# EXERCISE MATERIALS:
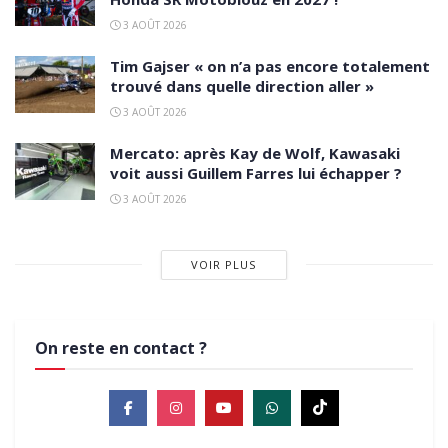
3 AOÛT 2026
Tim Gajser « on n’a pas encore totalement
trouvé dans quelle direction aller »
3 AOÛT 2026
Mercato: après Kay de Wolf, Kawasaki
voit aussi Guillem Farres lui échapper ?
3 AOÛT 2026
VOIR PLUS
On reste en contact ?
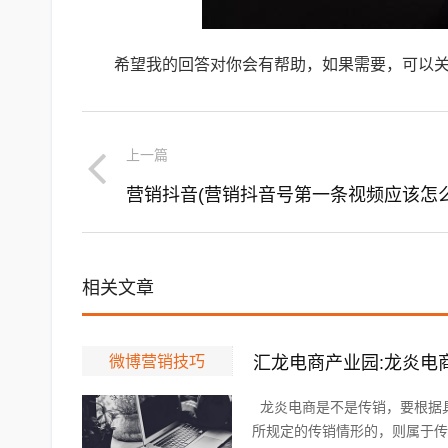
希望我的回答对你会有帮助，如果需要，可以关
上一篇
营销抖音(营销抖音号第一条视频应该怎么
相关文章
微博营销技巧
汇龙电商产业园:龙炎电
龙炎电商是不是传销，要根据
所规定的传销情形的，则属于传销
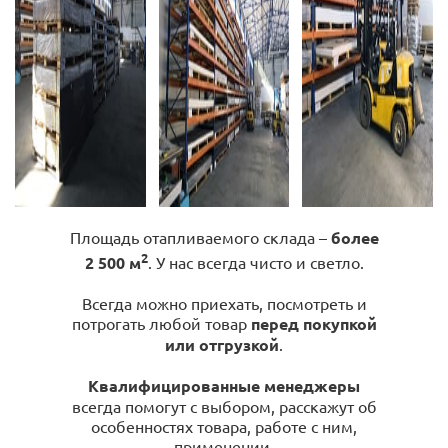
Площадь отапливаемого склада –
более
2
2 500 м
. У нас всегда чисто и светло.
Всегда можно приехать, посмотреть и
потрогать любой товар
перед покупкой
или отгрузкой
.
Квалифицированные менеджеры
всегда помогут с выбором, расскажут об
особенностях товара, работе с ним,
применении.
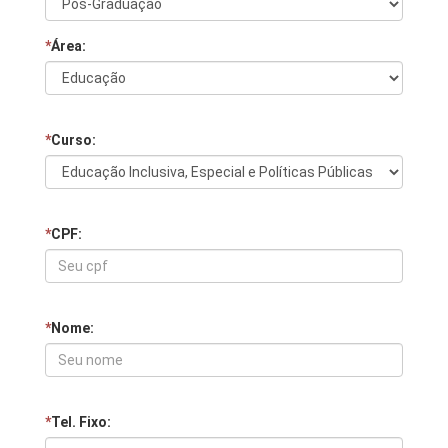
*
Área:
*
Curso:
*
CPF:
*
Nome:
*
Tel. Fixo:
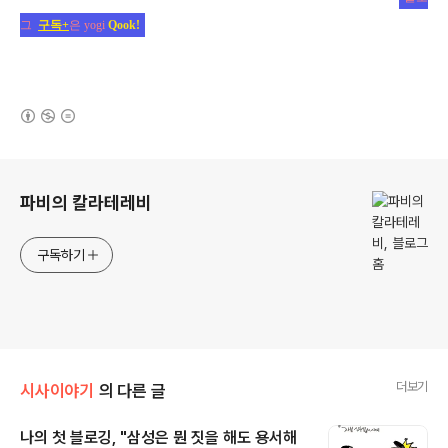
그
구독+
은 yogi
Qook!
(새창열림)
로그 정보
파비의 칼라테레비
구독하기
더보기
시사이야기
의 다른 글
나의 첫 블로깅, "삼성은 뭔 짓을 해도 용서해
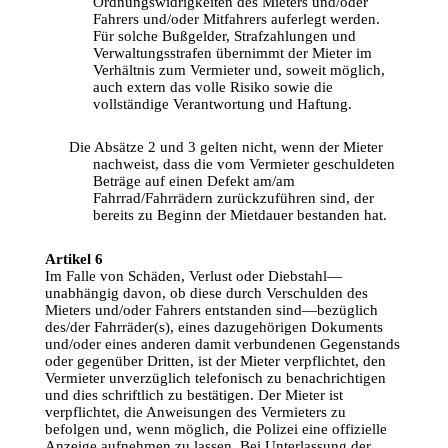
Ordnungswidrigkeiten
 des Mieters 
und
/
oder
Fahrers
und
/
oder
Mitfahrers
auferlegt
 werden. 
Für
solche
Bußgelder
, 
Strafzahlungen
und
Verwaltungsstrafen
übernimmt
 der Mieter 
im
Verhältnis
zum
Vermieter
und
, 
soweit
möglich
, 
auch
 extern das volle 
Risiko
sowie
 die 
vollständige
Verantwortung
und
Haftung
.
Die 
Absätze
 2 
und
 3 
gelten
 nicht, 
wenn
 der Mieter 
nachweist
, 
dass
 die 
vom
Vermieter
geschuldeten
Beträge
auf
einen
Defekt
am
/
am
Fahrrad
/
Fahrrädern
zurückzuführen
sind
, der 
bereits
zu
Beginn
 der 
Mietdauer
 bestanden hat.
Artikel 6
Im
Falle
von
Schäden
, 
Verlust
oder
Diebstahl
—
unabhängig
davon
, ob 
diese
durch
Verschulden
 des 
Mieters 
und
/
oder
Fahrers
entstanden
sind
—
bezüglich
des/der 
Fahrräder
(s), 
eines
dazugehörigen
Dokuments
und
/
oder
eines
 anderen 
damit
verbundenen
Gegenstands
oder
gegenüber
Dritten
, 
ist
 der Mieter 
verpflichtet
, den 
Vermieter
unverzüglich
 telefonisch 
zu
benachrichtigen
und
 dies 
schriftlich
zu
bestätigen
. Der Mieter 
ist
verpflichtet
, die 
Anweisungen
 des 
Vermieters
zu
befolgen
und
, 
wenn
möglich
, die 
Polizei
eine
offizielle
Anzeige
aufnehmen
zu
 lassen. Bei 
Unterlassung
 der 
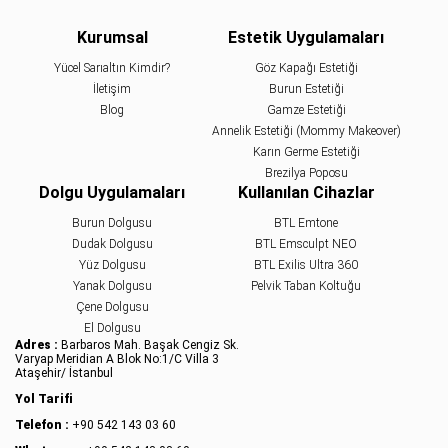
Kurumsal
Estetik Uygulamaları
Yücel Sarıaltın Kimdir?
Göz Kapağı Estetiği
İletişim
Burun Estetiği
Blog
Gamze Estetiği
Annelik Estetiği (Mommy Makeover)
Karın Germe Estetiği
Brezilya Poposu
Dolgu Uygulamaları
Kullanılan Cihazlar
Burun Dolgusu
BTL Emtone
Dudak Dolgusu
BTL Emsculpt NEO
Yüz Dolgusu
BTL Exilis Ultra 360
Yanak Dolgusu
Pelvik Taban Koltuğu
Çene Dolgusu
El Dolgusu
Adres :
Barbaros Mah. Başak Cengiz Sk.
Varyap Meridian A Blok No:1/C Villa 3
Ataşehir/ İstanbul
Yol Tarifi
Telefon :
+90 542 143 03 60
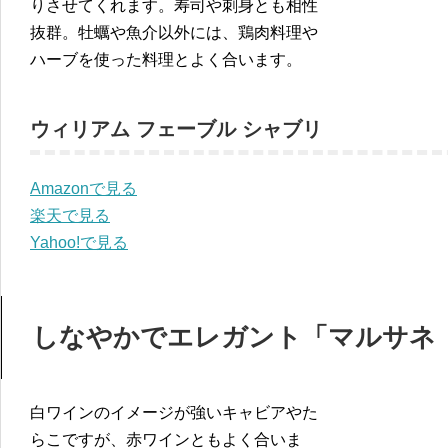
りさせてくれます。寿司や刺身とも相性
抜群。牡蠣や魚介以外には、鶏肉料理や
ハーブを使った料理とよく合います。
ウィリアム フェーブル シャブリ
Amazonで見る
楽天で見る
Yahoo!で見る
しなやかでエレガント「マルサネ
白ワインのイメージが強いキャビアやた
らこですが、赤ワインともよく合いま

# TASK ITEM:
Skipping the pictures, output the entries exactly as they appear above.

# EXPECTED ANSWER:
3 AOÛT 2026
Tim Gajser « on n’a pas encore totalement
trouvé dans quelle direction aller »
3 AOÛT 2026
Mercato: après Kay de Wolf, Kawasaki
voit aussi Guillem Farres lui échapper ?
3 AOÛT 2026
VOIR PLUS
On reste en contact ?
希望我的回答对你会有帮助，如果需要，可以关
上一篇
营销抖音(营销抖音号第一条视频应该怎么
相关文章
微博营销技巧
汇龙电商产业园:龙炎电
龙炎电商是不是传销，要根据
所规定的传销情形的，则属于传销
Площадь отапливаемого склада –
более
2
2 500 м
. У нас всегда чисто и светло.
Всегда можно приехать, посмотреть и
потрогать любой товар
перед покупкой
или отгрузкой
.
Квалифицированные менеджеры
всегда помогут с выбором, расскажут об
особенностях товара, работе с ним,
применении.
*
Área:
*
Curso:
*
CPF:
*
Nome:
*
Tel. Fixo:
그
구독+
은 yogi
Qook!
(새창열림)
로그 정보
파비의 칼라테레비
구독하기
더보기
시사이야기
의 다른 글
나의 첫 블로깅, "삼성은 뭔 짓을 해도 용서해
Ordnungswidrigkeiten
 des Mieters 
und
/
oder
Fahrers
und
/
oder
Mitfahrers
auferlegt
 werden. 
Für
solche
Bußgelder
, 
Strafzahlungen
und
Verwaltungsstrafen
übernimmt
 der Mieter 
im
Verhältnis
zum
Vermieter
und
, 
soweit
möglich
, 
auch
 extern das volle 
Risiko
sowie
 die 
vollständige
Verantwortung
und
Haftung
.
Die 
Absätze
 2 
und
 3 
gelten
 nicht, 
wenn
 der Mieter 
nachweist
, 
dass
 die 
vom
Vermieter
geschuldeten
Beträge
auf
einen
Defekt
am
/
am
Fahrrad
/
Fahrrädern
zurückzuführen
sind
, der 
bereits
zu
Beginn
 der 
Mietdauer
 bestanden hat.
Artikel 6
Im
Falle
von
Schäden
, 
Verlust
oder
Diebstahl
—
unabhängig
davon
, ob 
diese
durch
Verschulden
 des 
Mieters 
und
/
oder
Fahrers
entstanden
sind
—
bezüglich
des/der 
Fahrräder
(s), 
eines
dazugehörigen
Dokuments
und
/
oder
eines
 anderen 
damit
verbundenen
Gegenstands
oder
gegenüber
Dritten
, 
ist
 der Mieter 
verpflichtet
, den 
Vermieter
unverzüglich
 telefonisch 
zu
benachrichtigen
und
 dies 
schriftlich
zu
bestätigen
. Der Mieter 
ist
verpflichtet
, die 
Anweisungen
 des 
Vermieters
zu
befolgen
und
, 
wenn
möglich
, die 
Polizei
eine
offizielle
Anzeige
aufnehmen
zu
 lassen. Bei 
Unterlassung
 der 
Kurumsal
Estetik Uygulamaları
Yücel Sarıaltın Kimdir?
Göz Kapağı Estetiği
İletişim
Burun Estetiği
Blog
Gamze Estetiği
Annelik Estetiği (Mommy Makeover)
Karın Germe Estetiği
Brezilya Poposu
Dolgu Uygulamaları
Kullanılan Cihazlar
Burun Dolgusu
BTL Emtone
Dudak Dolgusu
BTL Emsculpt NEO
Yüz Dolgusu
BTL Exilis Ultra 360
Yanak Dolgusu
Pelvik Taban Koltuğu
Çene Dolgusu
El Dolgusu
Adres :
Barbaros Mah. Başak Cengiz Sk.
Varyap Meridian A Blok No:1/C Villa 3
Ataşehir/ İstanbul
Yol Tarifi
Telefon :
+90 542 143 03 60
りさせてくれます。寿司や刺身とも相性
抜群。牡蠣や魚介以外には、鶏肉料理や
ハーブを使った料理とよく合います。
ウィリアム フェーブル シャブリ
Amazonで見る
楽天で見る
Yahoo!で見る
しなやかでエレガント「マルサネ
白ワインのイメージが強いキャビアやた
らこですが、赤ワインともよく合いま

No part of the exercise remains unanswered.